"Don't be such a baby," Mel snorted as she placed her thumbs on either side of her reluctant patient's nose.

"I'm beginning to understand why you have a reputation around Phoenix, Ms. Sullivan."

Mel didn't respond with anything other than her intended action. There was a crunching popping noise and the man let out a gasp that bordered on a shout, and she was already walking away, dropping her gloves into a nearby trashcan as Butler put his head between his knees trying not to throw up or pass out. She turned and gave him a glare even though he wasn't looking up. "And I'm beginning to understand why everyone in Oversight always has their heads so firmly up their asses. You're in charge of them." Then she gave Milton a nod. "You can secure him for transport now; he's probably done bleeding for the moment." She paused, looking around at everyone, noticing Jack was out on the deck talking on the phone, presumably with Matty. Then she seemed to remember something. "You," she pointed at Mac who was flipping through some papers from on top of the microwave, but glanced up when she spoke; her tone rarely invited further conversation. She tilted her head in a commanding gesture. "Outside."

Mac looked to Milton who was in charge of processing the scene, eyes practically begging to be told there was something he needed to be doing, but was met with a sympathetic shrug.

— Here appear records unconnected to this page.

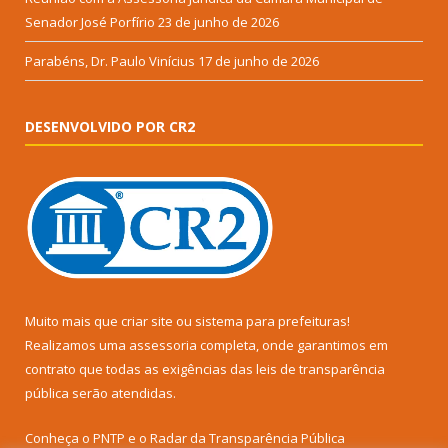
Senador José Porfírio
23 de junho de 2026
Parabéns, Dr. Paulo Vinícius
17 de junho de 2026
DESENVOLVIDO POR CR2
Muito mais que
criar site
ou
sistema para prefeituras
!
Realizamos uma
assessoria
completa, onde garantimos em
contrato que todas as exigências das
leis de transparência
pública
serão atendidas.
Conheça o
PNTP
e o
Radar da Transparência Pública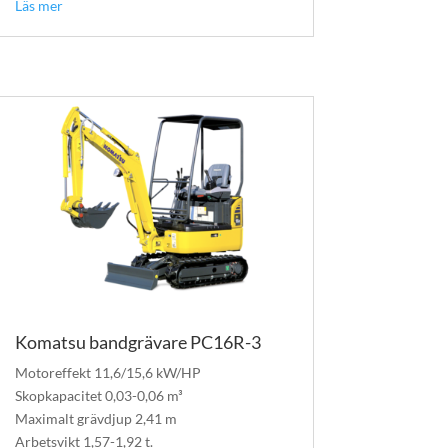
Läs mer
Komatsu bandgrävare PC16R-3
Motoreffekt 11,6/15,6 kW/HP
Skopkapacitet 0,03-0,06 m³
Maximalt grävdjup 2,41 m
Arbetsvikt 1,57-1,92 t.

Determined not to get into an argument in front of Butler (Mac thought briefly how much easier it was to think of him that way and wondered what Sissy would say to his newfound tool for compartmentalizing), Mac docilely followed Mel out into the bright afternoon sun. When they were a few steps away from the door, Mac gave her a grin. "I've always thought you were kind of sadistic, but I've never really appreciated that it might have some advantages until today. Have you thought about working with Interrogation?"

Mac's affable expression was a little forced, but she, like Jack, approved of how Mac was valiantly trying to cope with all of this like a professional. She hadn't known how much history Mac had on this case and when shed been briefed in felt herself developing a slight soft spot for the blond and his team. Although to be fair, she'd always had a little one. She gave him a slight smile, which he didn't quite seem to know how to take. Then she couldn't resist a wink. "He didn't use the safety word."

Mac felt himself flush, though whether it was because she clearly knew what the agents said about her talent for dominating everyone or the innuendo of it he couldn't have said, but he couldn't resist asking, "Which is?"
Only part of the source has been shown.